◆ What the task requires:
Search the records below for the word "information", then return every line where it appears.

◆ Provided records:
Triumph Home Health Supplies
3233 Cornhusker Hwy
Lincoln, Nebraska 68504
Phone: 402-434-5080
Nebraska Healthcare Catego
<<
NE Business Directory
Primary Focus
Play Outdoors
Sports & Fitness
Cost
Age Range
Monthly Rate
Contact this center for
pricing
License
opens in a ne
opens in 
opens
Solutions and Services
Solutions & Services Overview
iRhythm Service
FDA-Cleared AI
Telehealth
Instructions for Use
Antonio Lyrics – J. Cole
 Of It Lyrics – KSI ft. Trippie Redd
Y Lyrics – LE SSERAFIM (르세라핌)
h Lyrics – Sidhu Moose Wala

* * *

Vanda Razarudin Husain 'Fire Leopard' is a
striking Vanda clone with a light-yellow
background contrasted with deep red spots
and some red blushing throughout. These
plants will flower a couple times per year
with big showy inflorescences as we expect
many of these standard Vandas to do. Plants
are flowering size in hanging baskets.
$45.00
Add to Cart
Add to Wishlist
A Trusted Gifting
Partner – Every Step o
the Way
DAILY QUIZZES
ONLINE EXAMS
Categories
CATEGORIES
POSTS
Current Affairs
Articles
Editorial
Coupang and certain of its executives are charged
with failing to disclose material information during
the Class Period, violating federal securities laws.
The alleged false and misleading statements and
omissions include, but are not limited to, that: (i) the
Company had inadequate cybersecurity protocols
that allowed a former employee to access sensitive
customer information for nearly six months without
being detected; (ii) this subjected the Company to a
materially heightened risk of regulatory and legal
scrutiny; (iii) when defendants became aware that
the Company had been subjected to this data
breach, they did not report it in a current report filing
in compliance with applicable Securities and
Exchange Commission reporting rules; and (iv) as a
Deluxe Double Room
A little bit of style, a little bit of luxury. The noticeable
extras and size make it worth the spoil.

--

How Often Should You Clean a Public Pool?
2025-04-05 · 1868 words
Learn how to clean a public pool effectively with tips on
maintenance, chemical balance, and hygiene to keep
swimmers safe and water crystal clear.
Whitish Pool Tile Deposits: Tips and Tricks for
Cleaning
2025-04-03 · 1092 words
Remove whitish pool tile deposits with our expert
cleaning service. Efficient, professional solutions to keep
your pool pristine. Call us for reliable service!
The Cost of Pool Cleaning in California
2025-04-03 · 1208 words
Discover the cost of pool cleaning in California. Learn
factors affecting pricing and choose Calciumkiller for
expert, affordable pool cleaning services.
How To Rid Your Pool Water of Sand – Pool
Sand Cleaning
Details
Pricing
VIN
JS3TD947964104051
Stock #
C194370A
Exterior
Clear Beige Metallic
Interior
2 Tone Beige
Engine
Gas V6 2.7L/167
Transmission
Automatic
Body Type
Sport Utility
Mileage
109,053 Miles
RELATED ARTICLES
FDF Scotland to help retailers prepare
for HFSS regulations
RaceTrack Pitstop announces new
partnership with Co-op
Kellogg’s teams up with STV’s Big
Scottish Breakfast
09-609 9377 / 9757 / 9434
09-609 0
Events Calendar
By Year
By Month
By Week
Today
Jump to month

◆ Final answer:
with failing to disclose material information during
customer information for nearly six months without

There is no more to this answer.